Дорогой мой человек - Герман Юрий Павлович. Страница 67
– Нет, не у меня, – негромко ответила Аглая. – У них в академии был преподавателем старый, царских еще времен, офицер. Вот он всех своих дружков – контру и беляков, когда они там заговор затеяли, публично назвал непорядочными людьми. Это на Родиона Мефодиевича большое впечатление произвело, он мне рассказывал…
– А мне не рассказывал, хоть я ему женой в ту пору была, – с горечью сказала Алевтина. – Ни про какой заговор словом не обмолвился… Ну, да что сейчас вспоминать, сейчас вспоминать без пользы. Давайте лучше покушайте, вот хоть, что ли, картошку…

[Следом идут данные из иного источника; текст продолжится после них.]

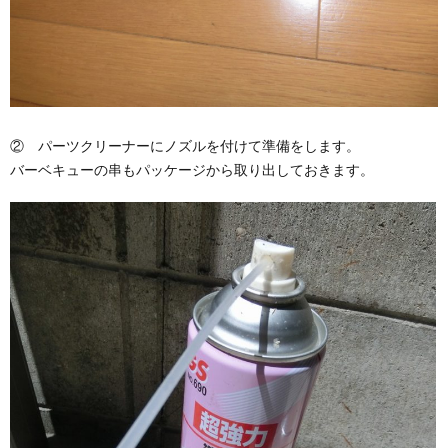
② パーツクリーナーにノズルを付けて準備をします。
バーベキューの串もパッケージから取り出しておきます。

Стоя поела Аглая картошек, круто присаливая каждую, вглядываясь в фотографию, на которой изображен был штатский Родион Мефодиевич. С комода смотрели на нее твердо и честно его глаза, которые так ужасающе долго она не видела, и, не сдержавшись, она даже что-то шепнула этим глазам ласковое и быстрое, утешающее и в то же время как бы просящее защиты. Алевтина ничего не заметила, убирая комнату. Аглая отвернулась от фотографии, встряхнула головой, посмотрела, как Алевтина ставит на кривобокую керосинку закоптелый чайник, как открывает тупым ножом немецкие консервы.
– Фашисты снабжают? – спросила Аглая Петровна.
– Фашисты? Они снабдят, дождетесь! Краденые это консервы. Тут партизаны под откос поезд ихний спустили – сразу, конечно, слух прошел, – мы из города и кинулись, как психические, стадом. Они, сволочи, огонь открыли! Потом уж приемы разработали, как брать, чтобы охране не видно было, целая наука. Да ведь есть за что рисковать – они, эти консервы, жирные. У меня еще две банки. А потом чай станем пить с сахарином, а если любите – с сухофруктами, у меня мешочек с мирного времени сохранился, все к случаю берегла…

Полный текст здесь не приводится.